I covet sweet peas for their heavenly fragrance and old-fashioned simplicity. These little vining flowers are a delight to see and smell. Sadly, they can be a tricky annual for me to grow. They prefer cool temperatures but won’t withstand a frost. If I sow the seeds in early spring in my zone 7 garden they are likely to get wiped out by a late frost. Unfortunately, mid-South springs tend to be short, so if I try sowing them any later, the plants melt in the heat before they have time to bloom.
The solution is to start the seeds in the greenhouse in February and move the pots outdoors after the threat of frost has passed. Starting the seeds indoors gives them the head start they need to bloom before spring ends.
Gardeners in climates with long, cool springs can sow sweet peas outdoors as soon as the threat of frost has passed. If you are like me and need to sow the seeds indoors, do this about 6 to 8 weeks before the last frost date in your area.
The secret to good seed germination is soaking the seeds in milk a few hours before you sow them. That’s right, milk. This helps to soften the outer covering of the seed.
Whether starting indoors or direct sowing in the garden, plant sweet peas in a spot that receives full sun. They like a sweet soil with a pH of 7 or 8, so if you know that your soil is acidic add garden lime to make it more alkaline. Be sure to following the package directions on the garden lime bag. Sweet peas have relatively extensive roots, so the soil should be friable at least 24 inches deep.
Provide immediate support for your young seedlings. Metal can get hot on warm spring days, so try twine or twigs.
Once they are up and flowering, you will want to do everything you can to keep the plants full of blooms. One of the best ways to encourage continuous flowering is to cut bouquets for the house. I like to cut the blooms about every other day. Flowers remaining on the plant will develop into seed pods. It’s a good idea to remove the flowers before this happens because you want the plant’s energy to go into creating more blossoms, not seed.
If you are in need of some quick cover annual vines will do the trick. After the last frost date in your area, sow the seeds for one of vines featured below. In no time at all lush foliage and beautiful blooms will adorn your trellis, arbor or fence.
Moonflower (Ipomea alba)
Moonflowers produce gigantic blooms that open at dusk and perfume the night air with a light fragrance. The large heart-shaped leaves are beautiful too. Soak the seeds overnight to soften the outer shell before planting. Plant in full sun. Vines grows 120 to 240-inches.
Morning Glory (Ipomoea purpurea)
The variety shown here is ‘President Tyler’. This one blooms earlier than many other varieties. Soak the seeds overnight to soften the outer shell before planting. Plant in full sun. Vine grows 72 to 96-inches.

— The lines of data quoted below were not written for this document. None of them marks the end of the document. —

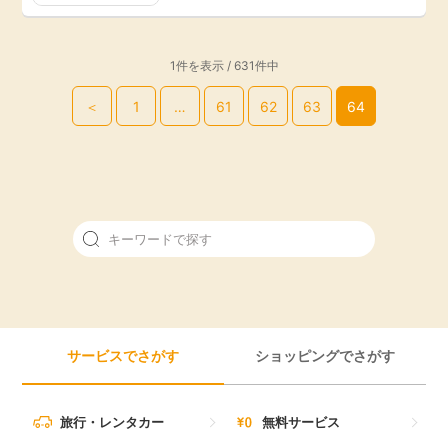
引っ越し
アンケート
1件を表示 / 631件中
買取・査定
ゲーム
＜
1
…
61
62
63
64
学び
買い物
進学・教育
モニター
美容・健康
ポイ活お得情報
月額有料サービス
お友達紹介
銀行・金融・投資
サービスでさがす
ショッピングでさがす
家計の固定費
カード比較
旅行・レンタカー
無料サービス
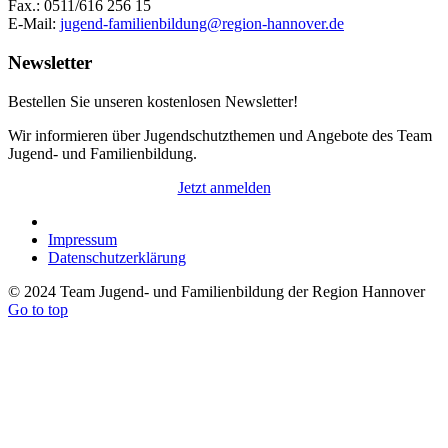
Fax.: 0511/616 256 15
E-Mail:
jugend-familienbildung@region-hannover.de
Newsletter
Bestellen Sie unseren kostenlosen Newsletter!
Wir informieren über Jugendschutzthemen und Angebote des Team
Jugend- und Familienbildung.
Jetzt anmelden
Impressum
Datenschutzerklärung
© 2024 Team Jugend- und Familienbildung der Region Hannover
Go to top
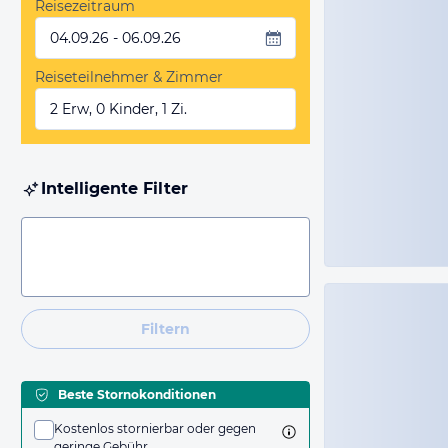
Reisezeitraum
04.09.26 - 06.09.26
Reiseteilnehmer & Zimmer
2 Erw, 0 Kinder, 1 Zi.
Intelligente Filter
Filtern
Beste Stornokonditionen
Kostenlos stornierbar oder gegen
geringe Gebühr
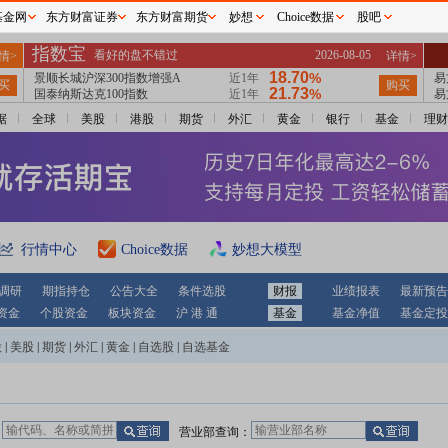
基金网
东方财富证券
东方财富期货
妙想
Choice数据
股吧
据
全球
美股
港股
期货
外汇
黄金
银行
基金
理财
行情中心
Choice数据
妙想大模型
调研
期指持仓
公告大全
条件选股
财报
业绩报表
最新预告
资金
个股资金
板块资金
沪 港 通
基金
基金净值
基金定投
股
|
美股
|
期货
|
外汇
|
黄金
|
自选股
|
自选基金
：
营业部查询：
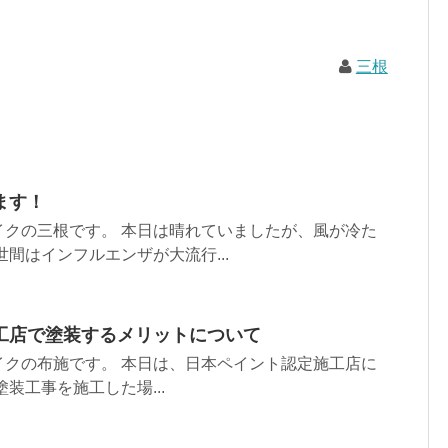
三根
ます！
イクの三根です。 本日は晴れていましたが、風が冷た
世間はインフルエンザが大流行...
工店で塗装するメリットについて
イクの布施です。 本日は、日本ペイント認定施工店に
装工事を施工した場...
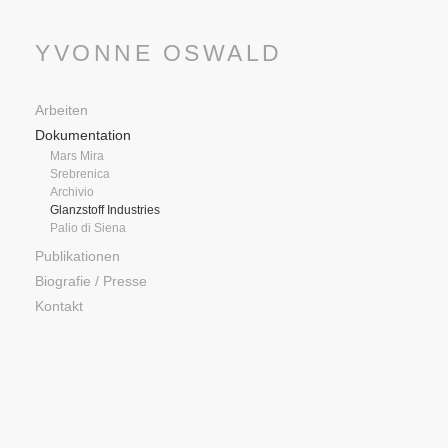
YVONNE OSWALD
Arbeiten
Dokumentation
Mars Mira
Srebrenica
Archivio
Glanzstoff Industries
Palio di Siena
Publikationen
Biografie / Presse
Kontakt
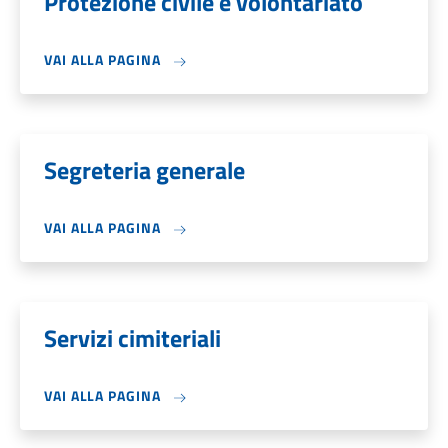
Protezione civile e volontariato
VAI ALLA PAGINA
Segreteria generale
VAI ALLA PAGINA
Servizi cimiteriali
VAI ALLA PAGINA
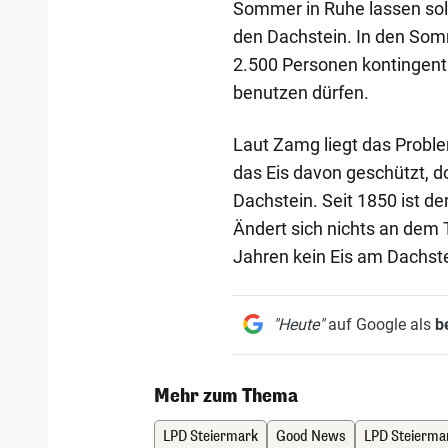
Sommer in Ruhe lassen soll
den Dachstein. In den Som
2.500 Personen kontingent
benutzen dürfen.
Laut Zamg liegt das Probl
das Eis davon geschützt, d
Dachstein. Seit 1850 ist d
Ändert sich nichts an dem 
Jahren kein Eis am Dachste
"Heute"
auf Google als
b
Mehr zum Thema
LPD Steiermark
Good News
LPD Steierma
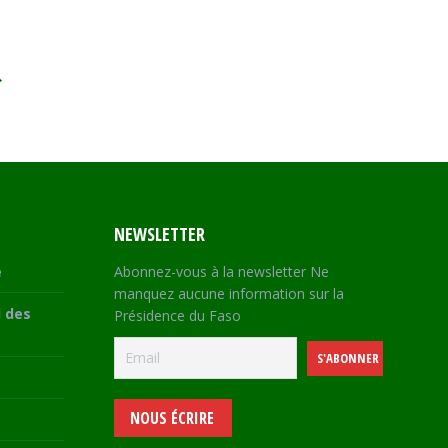
→
NEWSLETTER
e
Abonnez-vous à la newsletter Ne
manquez aucune information sur la
 des
Présidence du Faso
NOUS ÉCRIRE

Morning Glory (Ipomoea purpurea)
‘Crimson’ is a gorgeous magenta with red veins and a white throat. The blooms are large, up to 3-inches across. Plant in full sun. Vine grows 72 to 96-inches.
Nest Egg Gourds (Cucurbita pepo var. ovifera)

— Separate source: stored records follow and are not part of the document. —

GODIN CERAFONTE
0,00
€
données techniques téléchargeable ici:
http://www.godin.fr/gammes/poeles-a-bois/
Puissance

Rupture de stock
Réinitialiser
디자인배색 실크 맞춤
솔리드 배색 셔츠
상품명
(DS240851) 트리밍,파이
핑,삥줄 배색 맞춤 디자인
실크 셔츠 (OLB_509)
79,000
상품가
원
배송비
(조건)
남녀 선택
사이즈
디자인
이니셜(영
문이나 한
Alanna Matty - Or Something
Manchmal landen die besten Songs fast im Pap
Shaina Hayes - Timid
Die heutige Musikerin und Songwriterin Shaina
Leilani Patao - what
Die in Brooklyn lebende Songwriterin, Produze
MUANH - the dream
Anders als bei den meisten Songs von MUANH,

Gourds might not be the first plant that comes to mind when looking for a flowering vine, but they do produce lovely, yellow blooms and all those great gourds in fall. These little Nest Egg gourds are small, oval and white. Just like a hen’s egg! Plant in full sun. Vines grow to 72-inches.
Scarlet Runner Bean (Phaseolus coccineussca)
This flowering vine is a multi-tasker! The vines and heart-shaped leaves are quick to cover trellises and fences, hummingbirds love the bright red blooms; and the pods are edible. Plant in full sun. Vine grow 180 – 240-inches.
Black-eyed Susan Vine (Thunbergia alata)
This cheery flower will brighten your garden until the first hard frost in fall. It is especially floriferous in later summer into autumn. Plant in full sun with light shade in the afternoon when it gets hot. Vine grows 36 to 72-inches.
Spanish Flag (Ipomoea lobata)
This fast growing vine produces racemes of blooms on tips of scarlet stems. The tubular flowers emerge red and fade to orange and then creamy white. It’s a spectacular display from summer until the first killing frost in autumn. Plant in full sun to partial shade. Vine grows 72 to 180-inches.